Given records
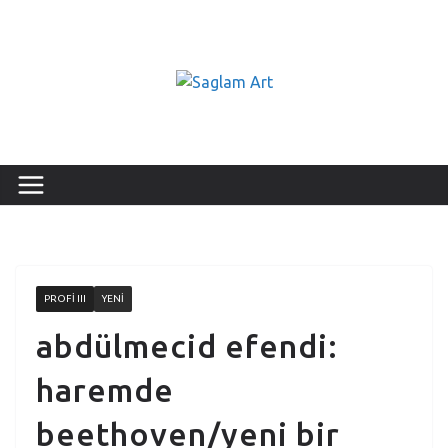
PROFI III
YENI
abdülmecid efendi:
haremde
beethoven/yeni bir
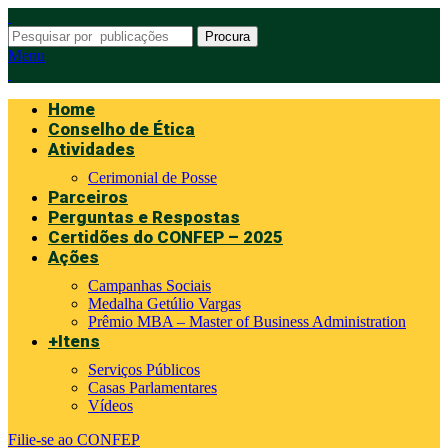
Procura
Menu
Home
Conselho de Ética
Atividades
Cerimonial de Posse
Parceiros
Perguntas e Respostas
Certidões do CONFEP – 2025
Ações
Campanhas Sociais
Medalha Getúlio Vargas
Prêmio MBA – Master of Business Administration
+Itens
Serviços Públicos
Casas Parlamentares
Vídeos
Filie-se ao CONFEP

Exercise brief
Your answer must consist of the entries, unchanged, with no pictures in it.

Result
PROFI III
YENI
abdülmecid efendi:
haremde
beethoven/yeni bir
Procura
Menu
Home
Conselho de Ética
Atividades
Cerimonial de Posse
Parceiros
Perguntas e Respostas
Certidões do CONFEP – 2025
Ações
Campanhas Sociais
Medalha Getúlio Vargas
Prêmio MBA – Master of Business Administration
+Itens
Serviços Públicos
Casas Parlamentares
Vídeos
Filie-se ao CONFEP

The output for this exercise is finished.